Leon Rose - Getty Images
Monte Barrett will travel to New Zealand again, this time to face Shane Cameron. (Photo by Leon Rose/Getty Images)
After a brief stint as a cruiserweight, New Zealand's Shane Cameron will return to the heavyweight division for a fight with American veteran Monte Barrett on May 30, the Sunday Star Times reports.
After months of negotiation and a late attempt to stage a third fight between Tua and Barrett, the Sunday Star-Times can reveal that a deal has been brokered by David Higgins, the promoter who staged the Tua-Cameron "Fight of the Century" in 2009.
Higgins says Cameron-Barrett will headline the first in an annual series called Heavyweight Explosion and he is chasing leading Australian and Kiwi heavyweights to figure on the undercard.
Barrett (35-9-2, 20 KO) is coming off of a controversial win over David Tua in Manukau City on August 13 of last year.
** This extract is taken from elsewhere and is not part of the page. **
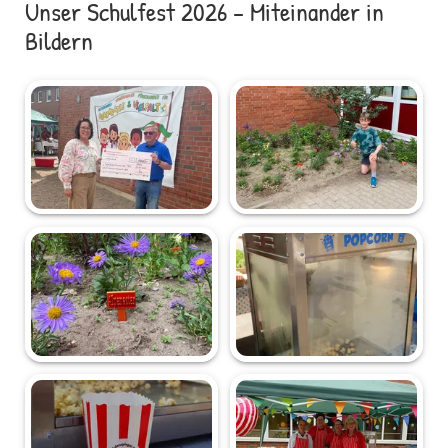
Unser Schulfest 2026 – Miteinander in
Bildern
The fight itself was dramatic and entertaining, but Barrett reportedly failed a drug test after, although nothing ever happened to change the result of the fight.

Tua-Barrett III was being discussed, as the paper says, but Cameron's promoter has just come in with a better deal. Cameron (28-2, 21 KO) may himself be best-known for a fight with Tua, when the powerful Samoan stopped him early in the second round in October 2009.
Barrett, 40, was quick to point out that fight when asked about facing Cameron:
"Shane Cameron's like a ghost to me. I don't really know too much about him," Barrett said. "Ghosts can be good and bad but of course I'm going to get some tape of him to study during training. I checked him out online and there's not a lot there about him except, of course, when he fought David Tua and you can't tell much from watching a person get the crap beaten out of him in one round."
I guess this means that, shockingly, Monte Barrett's dream of being in WWE isn't going to happen. Amazing that a 40-year-old guy with no training, no real fame, and his voice isn't headed to big-time pro wrestling.
0 recs | 2 comments
I would like it if the winner got to fight Sonny Bill Williams. Surely it would be a PPV slugfest.
I must say that in a part of the world where Mundine and Billy Dib are stars, but Michael Katsidis is not some kind of national hero, boxing in that part of the world often leaves me confused!
Eoin_not_ian - February 12, 2012
Katsidis hasn’t fought a decent home fight in years is the biggest reason, I suspect. The others are seen as bringing the big fights to Australia.